NeurIPS Conference 2024 Conference Paper

Addressing Spatial-Temporal Heterogeneity: General Mixed Time Series Analysis via Latent Continuity Recovery and Alignment

  • Jiawei Chen
  • Chunhui Zhao

Mixed time series (MiTS) comprising both continuous variables (CVs) and discrete variables (DVs) are frequently encountered yet under-explored in time series analysis. Essentially, CVs and DVs exhibit different temporal patterns and distribution types. Overlooking these heterogeneities would lead to insufficient and imbalanced representation learning, bringing biased results. This paper addresses the problem with two insights: 1) DVs may originate from intrinsic latent continuous variables (LCVs), which lose fine-grained information due to extrinsic discretization; 2) LCVs and CVs share similar temporal patterns and interact spatially. Considering these similarities and interactions, we propose a general MiTS analysis framework MiTSformer, which recovers LCVs behind DVs for sufficient and balanced spatial-temporal modeling by designing two essential inductive biases: 1) hierarchically aggregating multi-scale temporal context information to enrich the information granularity of DVs; 2) adaptively learning the aggregation processes via the adversarial guidance from CVs. Subsequently, MiTSformer captures complete spatial-temporal dependencies within and across LCVs and CVs via cascaded self- and cross-attention blocks. Empirically, MiTSformer achieves consistent SOTA on five mixed time series analysis tasks, including classification, extrinsic regression, anomaly detection, imputation, and long-term forecasting. The code is available at https: //github. com/chunhuiz/MiTSformer.
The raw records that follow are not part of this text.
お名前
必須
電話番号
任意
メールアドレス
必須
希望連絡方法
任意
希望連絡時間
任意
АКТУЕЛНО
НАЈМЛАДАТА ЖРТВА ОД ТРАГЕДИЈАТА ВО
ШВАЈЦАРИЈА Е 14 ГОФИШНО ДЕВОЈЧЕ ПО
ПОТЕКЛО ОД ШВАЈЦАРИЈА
AAAI Conference 2024 Conference Paper

Towards the Disappearing Truth: Fine-Grained Joint Causal Influences Learning with Hidden Variable-Driven Causal Hypergraphs in Time Series

  • Kun Zhu
  • Chunhui Zhao

Causal discovery under Granger causality framework has yielded widespread concerns in time series analysis task. Nevertheless, most previous methods are unaware of the underlying causality disappearing problem, that is, certain weak causalities are less focusable and may be lost during the modeling process, thus leading to biased causal conclusions. Therefore, we propose to introduce joint causal influences (i.e., causal influences from the union of multiple variables) as additional causal indication information to help identify weak causalities. Further, to break the limitation of existing methods that implicitly and coarsely model joint causal influences, we propose a novel hidden variable-driven causal hypergraph neural network to meticulously explore the locality and diversity of joint causal influences, and realize its explicit and fine-grained modeling. Specifically, we introduce hidden variables to construct a causal hypergraph for explicitly characterizing various fine-grained joint causal influences. Then, we customize a dual causal information transfer mechanism (encompassing a multi-level causal path and an information aggregation path) to realize the free diffusion and meticulous aggregation of joint causal influences and facilitate its adaptive learning. Finally, we design a multi-view collaborative optimization constraint to guarantee the characterization diversity of causal hypergraph and capture remarkable forecasting relationships (i.e., causalities). Experiments are conducted to demonstrate the superiority of the proposed model.